◆ Recorded information:
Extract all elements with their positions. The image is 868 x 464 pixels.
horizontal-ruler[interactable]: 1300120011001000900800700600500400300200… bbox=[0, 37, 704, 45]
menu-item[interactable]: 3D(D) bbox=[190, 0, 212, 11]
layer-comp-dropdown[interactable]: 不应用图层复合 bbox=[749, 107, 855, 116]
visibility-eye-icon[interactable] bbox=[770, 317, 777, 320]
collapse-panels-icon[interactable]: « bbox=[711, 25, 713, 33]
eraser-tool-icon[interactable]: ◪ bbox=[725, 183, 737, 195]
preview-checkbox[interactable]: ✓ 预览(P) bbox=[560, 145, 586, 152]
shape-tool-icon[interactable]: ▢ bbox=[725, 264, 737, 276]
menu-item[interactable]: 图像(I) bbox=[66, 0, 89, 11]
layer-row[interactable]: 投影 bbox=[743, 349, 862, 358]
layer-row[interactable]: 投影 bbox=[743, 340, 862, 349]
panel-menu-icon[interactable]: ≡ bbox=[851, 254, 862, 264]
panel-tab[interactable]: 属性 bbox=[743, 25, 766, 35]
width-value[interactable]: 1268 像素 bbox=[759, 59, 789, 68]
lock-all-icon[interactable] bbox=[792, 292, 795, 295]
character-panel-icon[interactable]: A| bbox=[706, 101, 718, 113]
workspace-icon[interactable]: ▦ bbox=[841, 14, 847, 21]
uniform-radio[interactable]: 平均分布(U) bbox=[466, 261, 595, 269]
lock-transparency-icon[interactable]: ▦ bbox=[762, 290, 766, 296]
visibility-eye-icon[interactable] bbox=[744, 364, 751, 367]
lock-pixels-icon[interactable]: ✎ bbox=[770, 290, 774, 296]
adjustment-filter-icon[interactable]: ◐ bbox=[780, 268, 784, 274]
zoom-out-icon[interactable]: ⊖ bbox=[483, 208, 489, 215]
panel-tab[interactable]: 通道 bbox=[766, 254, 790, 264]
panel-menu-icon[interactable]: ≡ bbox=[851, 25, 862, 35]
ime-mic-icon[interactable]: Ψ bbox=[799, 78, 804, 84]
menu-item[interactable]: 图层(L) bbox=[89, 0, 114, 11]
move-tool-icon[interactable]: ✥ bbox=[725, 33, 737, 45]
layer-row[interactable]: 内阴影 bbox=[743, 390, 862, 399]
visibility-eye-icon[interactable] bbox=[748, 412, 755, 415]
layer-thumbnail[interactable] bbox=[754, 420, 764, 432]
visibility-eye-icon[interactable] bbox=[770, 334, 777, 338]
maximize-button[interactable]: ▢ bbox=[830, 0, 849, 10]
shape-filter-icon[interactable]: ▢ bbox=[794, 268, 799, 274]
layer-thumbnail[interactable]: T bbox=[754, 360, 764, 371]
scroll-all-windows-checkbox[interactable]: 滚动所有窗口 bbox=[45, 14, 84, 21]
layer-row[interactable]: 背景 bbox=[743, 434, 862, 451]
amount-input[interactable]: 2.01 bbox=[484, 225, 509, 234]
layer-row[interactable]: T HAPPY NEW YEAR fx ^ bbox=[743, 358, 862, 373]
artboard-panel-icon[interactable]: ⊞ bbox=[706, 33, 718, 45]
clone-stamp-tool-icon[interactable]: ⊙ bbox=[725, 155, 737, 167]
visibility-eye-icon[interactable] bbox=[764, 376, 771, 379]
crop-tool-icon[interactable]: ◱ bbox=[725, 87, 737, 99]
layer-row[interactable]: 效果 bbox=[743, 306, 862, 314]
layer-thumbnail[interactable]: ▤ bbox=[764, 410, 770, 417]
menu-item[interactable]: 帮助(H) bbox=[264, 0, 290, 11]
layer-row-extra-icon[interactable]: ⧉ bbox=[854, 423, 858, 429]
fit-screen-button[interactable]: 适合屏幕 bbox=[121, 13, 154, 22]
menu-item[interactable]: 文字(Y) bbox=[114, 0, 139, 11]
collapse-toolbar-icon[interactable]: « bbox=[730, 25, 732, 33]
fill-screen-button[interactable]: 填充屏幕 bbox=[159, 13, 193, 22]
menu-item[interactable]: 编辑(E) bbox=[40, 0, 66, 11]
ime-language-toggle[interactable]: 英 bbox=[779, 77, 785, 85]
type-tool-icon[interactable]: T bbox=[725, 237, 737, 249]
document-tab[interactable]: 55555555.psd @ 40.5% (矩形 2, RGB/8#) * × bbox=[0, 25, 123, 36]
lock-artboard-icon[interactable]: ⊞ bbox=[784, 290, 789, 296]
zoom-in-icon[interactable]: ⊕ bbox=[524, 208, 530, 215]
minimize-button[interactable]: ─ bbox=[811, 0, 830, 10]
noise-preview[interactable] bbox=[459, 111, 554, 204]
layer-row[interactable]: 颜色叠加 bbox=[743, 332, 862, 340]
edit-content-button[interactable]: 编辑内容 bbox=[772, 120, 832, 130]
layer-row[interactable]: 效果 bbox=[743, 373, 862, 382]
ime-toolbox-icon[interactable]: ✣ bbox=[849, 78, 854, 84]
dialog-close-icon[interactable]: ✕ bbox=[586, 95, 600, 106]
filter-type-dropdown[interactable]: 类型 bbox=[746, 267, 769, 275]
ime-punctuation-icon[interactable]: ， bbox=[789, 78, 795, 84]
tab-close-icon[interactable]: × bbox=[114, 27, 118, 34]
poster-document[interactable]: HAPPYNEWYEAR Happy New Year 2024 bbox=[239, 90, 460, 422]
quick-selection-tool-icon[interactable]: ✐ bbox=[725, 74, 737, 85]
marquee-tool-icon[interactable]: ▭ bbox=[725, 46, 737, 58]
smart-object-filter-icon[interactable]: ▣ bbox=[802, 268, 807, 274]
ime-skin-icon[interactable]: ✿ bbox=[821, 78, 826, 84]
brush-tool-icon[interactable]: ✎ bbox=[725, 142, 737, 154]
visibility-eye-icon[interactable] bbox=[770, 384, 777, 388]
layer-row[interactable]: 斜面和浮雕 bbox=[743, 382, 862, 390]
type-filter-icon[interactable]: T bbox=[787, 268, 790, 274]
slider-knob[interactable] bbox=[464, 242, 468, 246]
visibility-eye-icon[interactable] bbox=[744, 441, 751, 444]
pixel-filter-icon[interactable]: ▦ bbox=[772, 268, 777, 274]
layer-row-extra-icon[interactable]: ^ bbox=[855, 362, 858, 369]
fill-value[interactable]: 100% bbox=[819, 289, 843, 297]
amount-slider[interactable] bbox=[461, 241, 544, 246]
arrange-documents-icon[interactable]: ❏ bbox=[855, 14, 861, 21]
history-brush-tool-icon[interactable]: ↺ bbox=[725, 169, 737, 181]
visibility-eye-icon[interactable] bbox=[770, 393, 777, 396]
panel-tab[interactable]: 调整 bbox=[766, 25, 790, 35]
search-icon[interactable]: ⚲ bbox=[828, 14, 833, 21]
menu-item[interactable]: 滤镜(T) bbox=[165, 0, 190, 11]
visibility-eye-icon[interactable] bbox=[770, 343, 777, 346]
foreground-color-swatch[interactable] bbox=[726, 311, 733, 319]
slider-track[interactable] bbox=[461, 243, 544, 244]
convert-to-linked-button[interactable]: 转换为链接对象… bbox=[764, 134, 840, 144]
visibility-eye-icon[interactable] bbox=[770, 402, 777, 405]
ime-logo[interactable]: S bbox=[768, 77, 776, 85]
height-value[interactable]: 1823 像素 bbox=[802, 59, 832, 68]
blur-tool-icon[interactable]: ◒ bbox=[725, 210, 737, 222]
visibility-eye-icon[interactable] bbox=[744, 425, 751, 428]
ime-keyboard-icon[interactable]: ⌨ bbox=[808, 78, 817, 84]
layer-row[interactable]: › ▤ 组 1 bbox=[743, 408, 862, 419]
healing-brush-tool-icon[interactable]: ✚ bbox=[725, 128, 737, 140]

◆ Required action: Word for word, give back all the lines above.

◆ Output below:
Extract all elements with their positions. The image is 868 x 464 pixels.
horizontal-ruler[interactable]: 1300120011001000900800700600500400300200… bbox=[0, 37, 704, 45]
menu-item[interactable]: 3D(D) bbox=[190, 0, 212, 11]
layer-comp-dropdown[interactable]: 不应用图层复合 bbox=[749, 107, 855, 116]
visibility-eye-icon[interactable] bbox=[770, 317, 777, 320]
collapse-panels-icon[interactable]: « bbox=[711, 25, 713, 33]
eraser-tool-icon[interactable]: ◪ bbox=[725, 183, 737, 195]
preview-checkbox[interactable]: ✓ 预览(P) bbox=[560, 145, 586, 152]
shape-tool-icon[interactable]: ▢ bbox=[725, 264, 737, 276]
menu-item[interactable]: 图像(I) bbox=[66, 0, 89, 11]
layer-row[interactable]: 投影 bbox=[743, 349, 862, 358]
layer-row[interactable]: 投影 bbox=[743, 340, 862, 349]
panel-menu-icon[interactable]: ≡ bbox=[851, 254, 862, 264]
panel-tab[interactable]: 属性 bbox=[743, 25, 766, 35]
width-value[interactable]: 1268 像素 bbox=[759, 59, 789, 68]
lock-all-icon[interactable] bbox=[792, 292, 795, 295]
character-panel-icon[interactable]: A| bbox=[706, 101, 718, 113]
workspace-icon[interactable]: ▦ bbox=[841, 14, 847, 21]
uniform-radio[interactable]: 平均分布(U) bbox=[466, 261, 595, 269]
lock-transparency-icon[interactable]: ▦ bbox=[762, 290, 766, 296]
visibility-eye-icon[interactable] bbox=[744, 364, 751, 367]
lock-pixels-icon[interactable]: ✎ bbox=[770, 290, 774, 296]
adjustment-filter-icon[interactable]: ◐ bbox=[780, 268, 784, 274]
zoom-out-icon[interactable]: ⊖ bbox=[483, 208, 489, 215]
panel-tab[interactable]: 通道 bbox=[766, 254, 790, 264]
panel-menu-icon[interactable]: ≡ bbox=[851, 25, 862, 35]
ime-mic-icon[interactable]: Ψ bbox=[799, 78, 804, 84]
menu-item[interactable]: 图层(L) bbox=[89, 0, 114, 11]
move-tool-icon[interactable]: ✥ bbox=[725, 33, 737, 45]
layer-row[interactable]: 内阴影 bbox=[743, 390, 862, 399]
visibility-eye-icon[interactable] bbox=[748, 412, 755, 415]
layer-thumbnail[interactable] bbox=[754, 420, 764, 432]
visibility-eye-icon[interactable] bbox=[770, 334, 777, 338]
maximize-button[interactable]: ▢ bbox=[830, 0, 849, 10]
shape-filter-icon[interactable]: ▢ bbox=[794, 268, 799, 274]
layer-thumbnail[interactable]: T bbox=[754, 360, 764, 371]
scroll-all-windows-checkbox[interactable]: 滚动所有窗口 bbox=[45, 14, 84, 21]
layer-row[interactable]: 背景 bbox=[743, 434, 862, 451]
amount-input[interactable]: 2.01 bbox=[484, 225, 509, 234]
layer-row[interactable]: T HAPPY NEW YEAR fx ^ bbox=[743, 358, 862, 373]
artboard-panel-icon[interactable]: ⊞ bbox=[706, 33, 718, 45]
clone-stamp-tool-icon[interactable]: ⊙ bbox=[725, 155, 737, 167]
visibility-eye-icon[interactable] bbox=[764, 376, 771, 379]
crop-tool-icon[interactable]: ◱ bbox=[725, 87, 737, 99]
layer-row[interactable]: 效果 bbox=[743, 306, 862, 314]
layer-thumbnail[interactable]: ▤ bbox=[764, 410, 770, 417]
menu-item[interactable]: 帮助(H) bbox=[264, 0, 290, 11]
layer-row-extra-icon[interactable]: ⧉ bbox=[854, 423, 858, 429]
fit-screen-button[interactable]: 适合屏幕 bbox=[121, 13, 154, 22]
menu-item[interactable]: 文字(Y) bbox=[114, 0, 139, 11]
collapse-toolbar-icon[interactable]: « bbox=[730, 25, 732, 33]
fill-screen-button[interactable]: 填充屏幕 bbox=[159, 13, 193, 22]
menu-item[interactable]: 编辑(E) bbox=[40, 0, 66, 11]
ime-language-toggle[interactable]: 英 bbox=[779, 77, 785, 85]
type-tool-icon[interactable]: T bbox=[725, 237, 737, 249]
document-tab[interactable]: 55555555.psd @ 40.5% (矩形 2, RGB/8#) * × bbox=[0, 25, 123, 36]
lock-artboard-icon[interactable]: ⊞ bbox=[784, 290, 789, 296]
zoom-in-icon[interactable]: ⊕ bbox=[524, 208, 530, 215]
minimize-button[interactable]: ─ bbox=[811, 0, 830, 10]
noise-preview[interactable] bbox=[459, 111, 554, 204]
layer-row[interactable]: 颜色叠加 bbox=[743, 332, 862, 340]
edit-content-button[interactable]: 编辑内容 bbox=[772, 120, 832, 130]
layer-row[interactable]: 效果 bbox=[743, 373, 862, 382]
ime-toolbox-icon[interactable]: ✣ bbox=[849, 78, 854, 84]
dialog-close-icon[interactable]: ✕ bbox=[586, 95, 600, 106]
filter-type-dropdown[interactable]: 类型 bbox=[746, 267, 769, 275]
ime-punctuation-icon[interactable]: ， bbox=[789, 78, 795, 84]
tab-close-icon[interactable]: × bbox=[114, 27, 118, 34]
poster-document[interactable]: HAPPYNEWYEAR Happy New Year 2024 bbox=[239, 90, 460, 422]
quick-selection-tool-icon[interactable]: ✐ bbox=[725, 74, 737, 85]
marquee-tool-icon[interactable]: ▭ bbox=[725, 46, 737, 58]
smart-object-filter-icon[interactable]: ▣ bbox=[802, 268, 807, 274]
ime-skin-icon[interactable]: ✿ bbox=[821, 78, 826, 84]
brush-tool-icon[interactable]: ✎ bbox=[725, 142, 737, 154]
visibility-eye-icon[interactable] bbox=[770, 384, 777, 388]
layer-row[interactable]: 斜面和浮雕 bbox=[743, 382, 862, 390]
type-filter-icon[interactable]: T bbox=[787, 268, 790, 274]
slider-knob[interactable] bbox=[464, 242, 468, 246]
visibility-eye-icon[interactable] bbox=[744, 441, 751, 444]
pixel-filter-icon[interactable]: ▦ bbox=[772, 268, 777, 274]
layer-row-extra-icon[interactable]: ^ bbox=[855, 362, 858, 369]
fill-value[interactable]: 100% bbox=[819, 289, 843, 297]
amount-slider[interactable] bbox=[461, 241, 544, 246]
arrange-documents-icon[interactable]: ❏ bbox=[855, 14, 861, 21]
history-brush-tool-icon[interactable]: ↺ bbox=[725, 169, 737, 181]
visibility-eye-icon[interactable] bbox=[770, 393, 777, 396]
panel-tab[interactable]: 调整 bbox=[766, 25, 790, 35]
search-icon[interactable]: ⚲ bbox=[828, 14, 833, 21]
menu-item[interactable]: 滤镜(T) bbox=[165, 0, 190, 11]
visibility-eye-icon[interactable] bbox=[770, 343, 777, 346]
foreground-color-swatch[interactable] bbox=[726, 311, 733, 319]
slider-track[interactable] bbox=[461, 243, 544, 244]
convert-to-linked-button[interactable]: 转换为链接对象… bbox=[764, 134, 840, 144]
visibility-eye-icon[interactable] bbox=[770, 402, 777, 405]
ime-logo[interactable]: S bbox=[768, 77, 776, 85]
height-value[interactable]: 1823 像素 bbox=[802, 59, 832, 68]
blur-tool-icon[interactable]: ◒ bbox=[725, 210, 737, 222]
visibility-eye-icon[interactable] bbox=[744, 425, 751, 428]
ime-keyboard-icon[interactable]: ⌨ bbox=[808, 78, 817, 84]
layer-row[interactable]: › ▤ 组 1 bbox=[743, 408, 862, 419]
healing-brush-tool-icon[interactable]: ✚ bbox=[725, 128, 737, 140]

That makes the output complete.